Logistic regression modeling of Septoria tritici epidemics on spring wheat and association of biophysical factors in the central highlands of Ethiopia
摘要
Septoria tritici blotch (STB), caused by Zymoseptoria tritici, is one of the most destructive foliar diseases limiting spring wheat production in the central highlands of Ethiopia. Despite its economic importance, the epidemiological drivers and predictive determinants of STB epidemics in this region remain insufficiently characterized. This study assessed the distribution, incidence, severity, and associated risk factors of STB across major wheat-growing areas of the central highlands during the 2021–2023 cropping seasons. Disease incidence and severity data were collected from 252 farmers’ fields, together with agronomic, environmental, and spatial variables. Bivariate association analysis, fixed-effects multivariate logistic regression, and machine-learning approaches were used to identify significant predictors and evaluate model performance.

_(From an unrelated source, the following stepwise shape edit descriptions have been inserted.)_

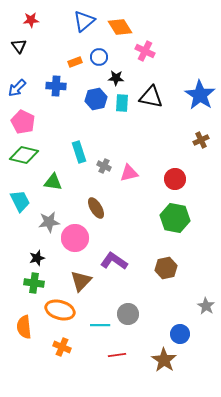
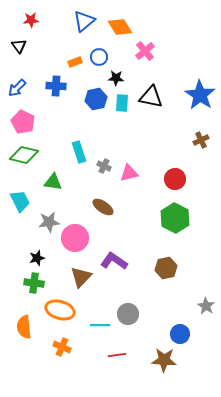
pink cross at (145, 51): rotated 24 degrees clockwise
brown ellipse at (96, 208): moved 7 px right, 1 px up; rotated 25 degrees counterclockwise
green hexagon at (175, 218): rotated 16 degrees clockwise
brown triangle at (81, 281): moved 4 px up
brown star at (164, 360): rotated 30 degrees counterclockwise
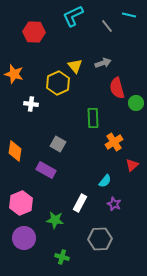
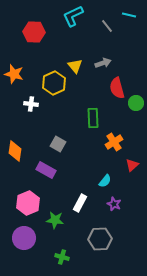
yellow hexagon: moved 4 px left
pink hexagon: moved 7 px right
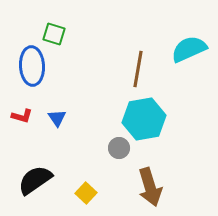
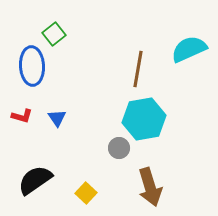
green square: rotated 35 degrees clockwise
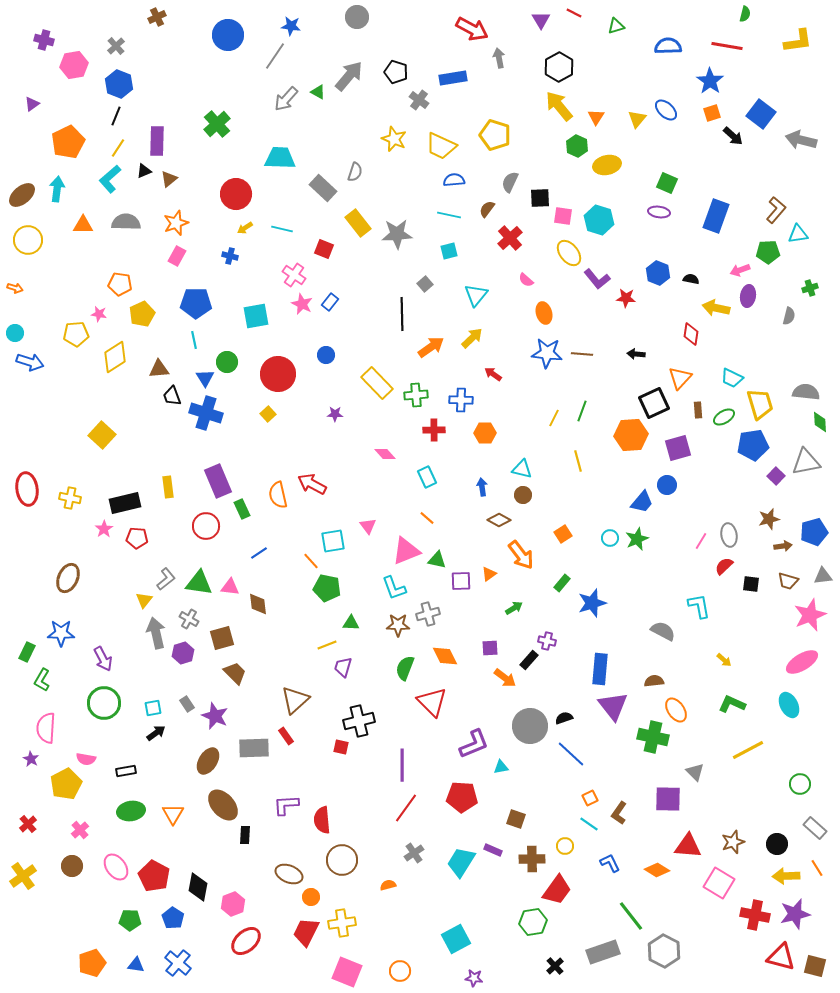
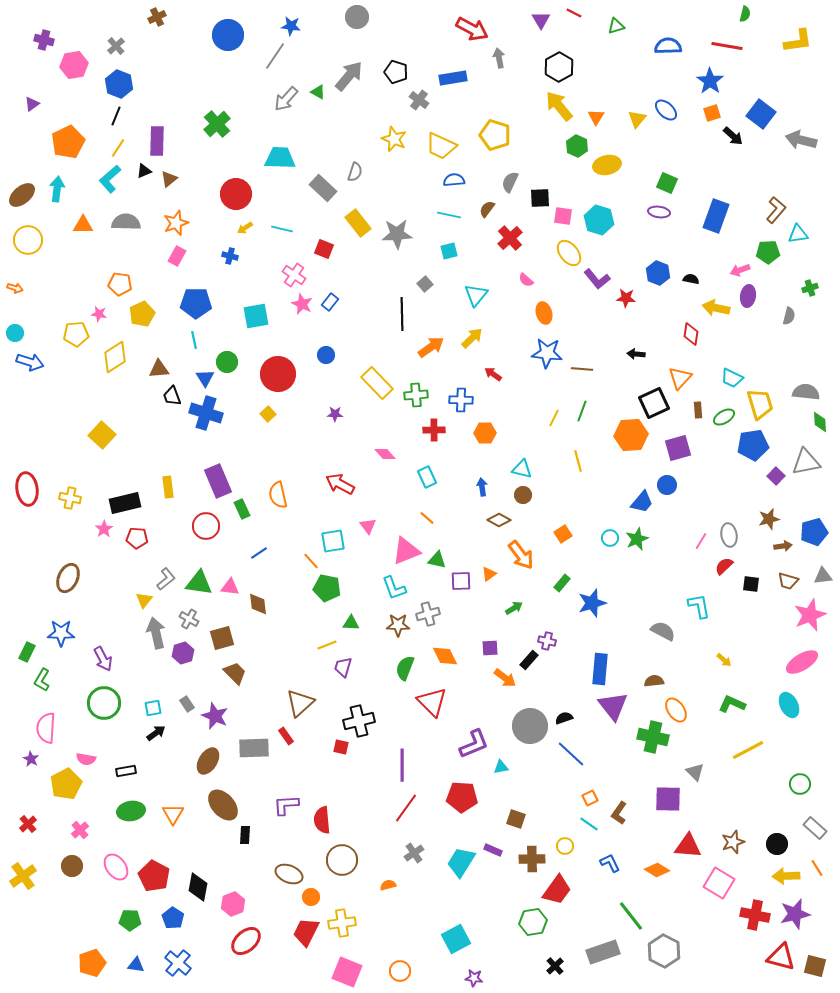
brown line at (582, 354): moved 15 px down
red arrow at (312, 484): moved 28 px right
brown triangle at (295, 700): moved 5 px right, 3 px down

STB was widely distributed across surveyed areas, with mean incidence ranging from 49.3% to 100% and severity from 4.9% to 69.1%. Logistic regression analysis identified sowing date, previous crop, pycnidia density, wheat variety, landscape position, soil type, relative humidity, rainfall, number of rainy days, and altitude as significant predictors of disease intensity. Early sowing, cereal-to-cereal rotations, susceptible varieties, Vertisols, and flat landscapes were associated with significantly higher epidemic risk. Random Forest models outperformed generalized linear models in predicting both incidence and severity, achieving higher predictive accuracy for incidence (R2 = 0.602, RMSE = 1.92) and severity (R2 = 0.909, RMSE = 0.26), compared with GLM performance (R2 = 0.51 and 0.52; RMSE = 0.17 and 0.13 for incidence and severity, respectively). These findings provide a robust framework for STB risk forecasting, disease surveillance, and targeted management strategies to support sustainable wheat production in Ethiopia.